DESCRIPTION OF THE TASK
The data below must be repeated exactly. Leave nothing out.

****

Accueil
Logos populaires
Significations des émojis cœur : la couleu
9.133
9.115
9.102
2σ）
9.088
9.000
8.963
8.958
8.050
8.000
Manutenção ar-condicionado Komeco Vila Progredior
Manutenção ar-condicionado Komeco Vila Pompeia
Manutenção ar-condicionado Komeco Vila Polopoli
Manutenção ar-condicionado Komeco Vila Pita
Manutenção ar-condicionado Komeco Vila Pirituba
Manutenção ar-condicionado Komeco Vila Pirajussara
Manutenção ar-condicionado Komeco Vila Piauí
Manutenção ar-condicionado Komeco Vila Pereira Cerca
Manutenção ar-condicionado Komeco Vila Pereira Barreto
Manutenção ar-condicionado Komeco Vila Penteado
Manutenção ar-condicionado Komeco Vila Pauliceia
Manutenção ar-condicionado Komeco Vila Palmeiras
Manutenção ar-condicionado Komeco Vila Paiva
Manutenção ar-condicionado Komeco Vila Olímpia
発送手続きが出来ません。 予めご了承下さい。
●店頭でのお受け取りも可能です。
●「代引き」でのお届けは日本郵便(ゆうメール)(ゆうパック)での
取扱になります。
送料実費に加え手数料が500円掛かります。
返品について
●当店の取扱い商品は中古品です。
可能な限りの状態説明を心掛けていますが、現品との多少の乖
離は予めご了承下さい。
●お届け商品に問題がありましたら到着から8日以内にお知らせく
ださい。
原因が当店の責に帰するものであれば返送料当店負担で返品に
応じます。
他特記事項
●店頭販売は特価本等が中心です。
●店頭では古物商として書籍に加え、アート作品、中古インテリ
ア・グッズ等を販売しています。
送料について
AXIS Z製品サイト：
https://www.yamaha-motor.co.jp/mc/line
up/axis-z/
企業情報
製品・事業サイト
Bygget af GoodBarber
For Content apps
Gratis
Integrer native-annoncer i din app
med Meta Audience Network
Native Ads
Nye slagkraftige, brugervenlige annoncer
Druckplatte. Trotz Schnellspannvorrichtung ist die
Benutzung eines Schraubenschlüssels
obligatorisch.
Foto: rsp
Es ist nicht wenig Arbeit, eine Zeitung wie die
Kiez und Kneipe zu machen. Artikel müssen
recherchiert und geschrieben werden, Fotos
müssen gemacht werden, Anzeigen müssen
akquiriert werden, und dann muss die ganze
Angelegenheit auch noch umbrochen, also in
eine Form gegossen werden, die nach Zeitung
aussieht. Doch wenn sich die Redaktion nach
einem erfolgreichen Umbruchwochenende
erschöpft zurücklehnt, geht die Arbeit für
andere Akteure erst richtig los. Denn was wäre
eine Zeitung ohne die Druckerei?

****

TASK RESULT
Accueil
Logos populaires
Significations des émojis cœur : la couleu
9.133
9.115
9.102
2σ）
9.088
9.000
8.963
8.958
8.050
8.000
Manutenção ar-condicionado Komeco Vila Progredior
Manutenção ar-condicionado Komeco Vila Pompeia
Manutenção ar-condicionado Komeco Vila Polopoli
Manutenção ar-condicionado Komeco Vila Pita
Manutenção ar-condicionado Komeco Vila Pirituba
Manutenção ar-condicionado Komeco Vila Pirajussara
Manutenção ar-condicionado Komeco Vila Piauí
Manutenção ar-condicionado Komeco Vila Pereira Cerca
Manutenção ar-condicionado Komeco Vila Pereira Barreto
Manutenção ar-condicionado Komeco Vila Penteado
Manutenção ar-condicionado Komeco Vila Pauliceia
Manutenção ar-condicionado Komeco Vila Palmeiras
Manutenção ar-condicionado Komeco Vila Paiva
Manutenção ar-condicionado Komeco Vila Olímpia
発送手続きが出来ません。 予めご了承下さい。
●店頭でのお受け取りも可能です。
●「代引き」でのお届けは日本郵便(ゆうメール)(ゆうパック)での
取扱になります。
送料実費に加え手数料が500円掛かります。
返品について
●当店の取扱い商品は中古品です。
可能な限りの状態説明を心掛けていますが、現品との多少の乖
離は予めご了承下さい。
●お届け商品に問題がありましたら到着から8日以内にお知らせく
ださい。
原因が当店の責に帰するものであれば返送料当店負担で返品に
応じます。
他特記事項
●店頭販売は特価本等が中心です。
●店頭では古物商として書籍に加え、アート作品、中古インテリ
ア・グッズ等を販売しています。
送料について
AXIS Z製品サイト：
https://www.yamaha-motor.co.jp/mc/line
up/axis-z/
企業情報
製品・事業サイト
Bygget af GoodBarber
For Content apps
Gratis
Integrer native-annoncer i din app
med Meta Audience Network
Native Ads
Nye slagkraftige, brugervenlige annoncer
Druckplatte. Trotz Schnellspannvorrichtung ist die
Benutzung eines Schraubenschlüssels
obligatorisch.
Foto: rsp
Es ist nicht wenig Arbeit, eine Zeitung wie die
Kiez und Kneipe zu machen. Artikel müssen
recherchiert und geschrieben werden, Fotos
müssen gemacht werden, Anzeigen müssen
akquiriert werden, und dann muss die ganze
Angelegenheit auch noch umbrochen, also in
eine Form gegossen werden, die nach Zeitung
aussieht. Doch wenn sich die Redaktion nach
einem erfolgreichen Umbruchwochenende
erschöpft zurücklehnt, geht die Arbeit für
andere Akteure erst richtig los. Denn was wäre
eine Zeitung ohne die Druckerei?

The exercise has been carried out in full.